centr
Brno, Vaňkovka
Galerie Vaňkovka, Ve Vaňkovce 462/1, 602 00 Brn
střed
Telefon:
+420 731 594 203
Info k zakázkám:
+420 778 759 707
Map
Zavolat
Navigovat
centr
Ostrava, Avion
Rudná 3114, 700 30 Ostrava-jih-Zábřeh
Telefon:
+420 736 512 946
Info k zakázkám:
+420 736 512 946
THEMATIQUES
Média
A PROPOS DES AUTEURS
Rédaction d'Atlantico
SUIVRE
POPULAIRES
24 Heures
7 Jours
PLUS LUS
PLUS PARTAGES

==

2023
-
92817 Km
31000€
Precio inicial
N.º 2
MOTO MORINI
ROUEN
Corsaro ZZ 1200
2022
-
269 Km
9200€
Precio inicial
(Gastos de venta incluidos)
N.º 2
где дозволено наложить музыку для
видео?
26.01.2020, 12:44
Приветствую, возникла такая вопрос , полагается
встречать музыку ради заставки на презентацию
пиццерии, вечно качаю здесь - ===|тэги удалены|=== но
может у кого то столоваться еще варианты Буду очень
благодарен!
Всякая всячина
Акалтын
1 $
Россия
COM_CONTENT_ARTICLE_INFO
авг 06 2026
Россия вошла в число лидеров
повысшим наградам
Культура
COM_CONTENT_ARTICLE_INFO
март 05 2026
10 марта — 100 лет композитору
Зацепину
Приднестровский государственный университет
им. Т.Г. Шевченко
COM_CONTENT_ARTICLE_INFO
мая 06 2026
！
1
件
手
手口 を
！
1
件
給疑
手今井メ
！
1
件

...

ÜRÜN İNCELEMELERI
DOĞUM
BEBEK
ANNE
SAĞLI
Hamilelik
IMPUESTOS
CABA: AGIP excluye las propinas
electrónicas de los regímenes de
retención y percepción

→ Task to complete
Scan the material for the string "Vaňkovka". Copy each line where it appears.

→ Solution for this task
Brno, Vaňkovka
Galerie Vaňkovka, Ve Vaňkovce 462/1, 602 00 Brn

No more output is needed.